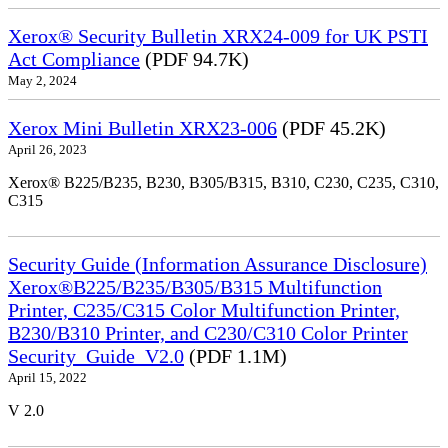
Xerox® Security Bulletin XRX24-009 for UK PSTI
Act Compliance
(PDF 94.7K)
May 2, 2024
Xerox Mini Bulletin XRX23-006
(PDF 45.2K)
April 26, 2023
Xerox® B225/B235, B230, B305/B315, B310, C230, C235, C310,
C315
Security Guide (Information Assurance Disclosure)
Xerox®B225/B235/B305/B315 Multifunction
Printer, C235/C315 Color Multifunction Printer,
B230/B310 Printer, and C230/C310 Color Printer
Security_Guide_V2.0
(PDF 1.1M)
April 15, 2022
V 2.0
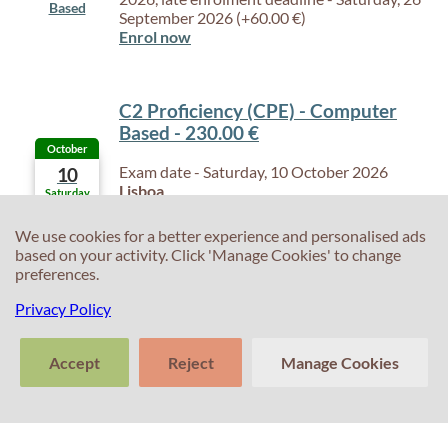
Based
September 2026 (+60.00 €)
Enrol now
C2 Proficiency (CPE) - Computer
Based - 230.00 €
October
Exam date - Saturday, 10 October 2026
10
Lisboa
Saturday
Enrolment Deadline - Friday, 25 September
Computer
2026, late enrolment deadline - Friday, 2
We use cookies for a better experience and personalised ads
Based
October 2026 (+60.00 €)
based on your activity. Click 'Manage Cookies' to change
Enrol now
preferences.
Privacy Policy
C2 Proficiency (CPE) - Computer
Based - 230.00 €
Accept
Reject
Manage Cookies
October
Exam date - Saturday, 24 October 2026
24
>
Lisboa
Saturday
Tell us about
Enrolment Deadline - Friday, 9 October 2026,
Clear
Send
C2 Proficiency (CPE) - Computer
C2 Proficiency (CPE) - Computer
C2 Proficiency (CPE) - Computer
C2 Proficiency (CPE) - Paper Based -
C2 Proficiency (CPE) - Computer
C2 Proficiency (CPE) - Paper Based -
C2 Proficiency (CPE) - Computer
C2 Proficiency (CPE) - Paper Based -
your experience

^^^^^^^^^^^^^^^^

*Task details*:
Output every record above exactly, leaving out the pictures.

*Answer for this exercise*:
Xerox® Security Bulletin XRX24-009 for UK PSTI
Act Compliance
(PDF 94.7K)
May 2, 2024
Xerox Mini Bulletin XRX23-006
(PDF 45.2K)
April 26, 2023
Xerox® B225/B235, B230, B305/B315, B310, C230, C235, C310,
C315
Security Guide (Information Assurance Disclosure)
Xerox®B225/B235/B305/B315 Multifunction
Printer, C235/C315 Color Multifunction Printer,
B230/B310 Printer, and C230/C310 Color Printer
Security_Guide_V2.0
(PDF 1.1M)
April 15, 2022
V 2.0
Based
September 2026 (+60.00 €)
Enrol now
C2 Proficiency (CPE) - Computer
Based - 230.00 €
October
Exam date - Saturday, 10 October 2026
10
Lisboa
Saturday
Enrolment Deadline - Friday, 25 September
Computer
2026, late enrolment deadline - Friday, 2
We use cookies for a better experience and personalised ads
Based
October 2026 (+60.00 €)
based on your activity. Click 'Manage Cookies' to change
Enrol now
preferences.
Privacy Policy
C2 Proficiency (CPE) - Computer
Based - 230.00 €
Accept
Reject
Manage Cookies
October
Exam date - Saturday, 24 October 2026
24
>
Lisboa
Saturday
Tell us about
Enrolment Deadline - Friday, 9 October 2026,
Clear
Send
C2 Proficiency (CPE) - Computer
C2 Proficiency (CPE) - Computer
C2 Proficiency (CPE) - Computer
C2 Proficiency (CPE) - Paper Based -
C2 Proficiency (CPE) - Computer
C2 Proficiency (CPE) - Paper Based -
C2 Proficiency (CPE) - Computer
C2 Proficiency (CPE) - Paper Based -
your experience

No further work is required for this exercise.